Howe Street – 600 block, west side

This row of houses was photographed before the street had been levelled. This remarkably clear image dates from around 1889, and shows two families out on the porches of their homes. (It also shows why reports of  injuries to people crossing the street at that time were probably not exaggerated.)

The houses would have been built on wooden piles hammered into the forest floor, and the sidewalk was built level on heavy timber posts. The street levelling often took a few more years to complete. Even today, it’s still sometimes possible to come across sawn-off stumps in the crawl-space underneath houses from the 1880s and early 1890s, with the house supported on wooden posts or short brickwork columns.

As best we can tell, these were on today’s 600 block; described as ‘between W Georgia & Dunsmuir’. In 1889 it was the 400 block, and these would have been the second of two identical houses, both (confusingly) numbered as 427 with 429 Howe Street in the middle and 431 beyond.

George DeWolf was managing Director of the British Columbia Smelting Co, living at 427 Howe. By 1891 he was in real estate, and had moved with his wife and three daughters to Georgia, on the corner of Bute. His wife Frances was English, but George was from Nova Scotia, and his eldest daughter Elsa would have been about six when the photo was taken. In 1890 the numbering had been sorted out, and George was at 425 (which would have been off the picture to the right).

J M Clute also lived at 427. He worked for J S Clute and Co, dry goods (and J S Clute lived next door at 429, as well as an otherwise unidentified Beasley family). In 1891 J M moved on to work in real estate, (although the street directory thought he was still in the dry goods business), and  J M Clute had moved to rooms in the Manor House Hotel. He was from Ontario, and his wife was American. They had two daughters, aged 13 and 9 when the picture was taken, which makes him a more likely candidate to be in the picture.

A Mr. Watson (occupation unspecified) was at 431 Howe, where there was a family party in the porch, and a boy wearing a sea captain’s hat (maybe a pirate?) apparently intrigued by the photographer. In 1890 Mr. Watson had moved, and been replaced by James Lacey Johnson, an insurance agent.

The houses didn’t last too long. As we saw in an earlier post, by the 1930s this was already a commercial street.
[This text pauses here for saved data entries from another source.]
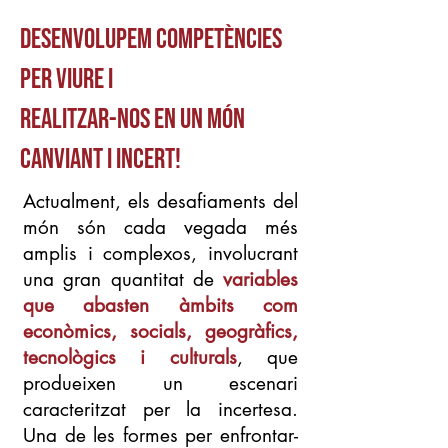
desenvolupem competències
per viure i
realitzar-nos en un món
canviant i incert!
Actualment, els desafiaments del
món són cada vegada més
amplis i complexos, involucrant
una gran quantitat de
variables
que abasten àmbits com
econòmics, socials, geogràfics,
tecnològics i culturals
, que
produeixen un escenari
caracteritzat per la incertesa.
Una de les formes per enfrontar-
The commercial buildings that replaced these homes were modest, and in turn redeveloped in 1984 by the Metropolitan Hotel, designed by Dalla-Lana / Griffin Architects for Hongkong Land. When it opened it was managed as the Mandarin Hotel, and was said to be the most expensive investment per room in North America, and designed on Feng Shui principals. That didn’t help turn a profit – the hotel lost millions in each of its first 3 years of operation, and it was renamed as the Delta Place (and at least one website exists that says it’s still called that, although it became the independently owned Metropolitan in 1995.) There’s a squash court among the hotel’s fitness offerings, as well as a swimming pool.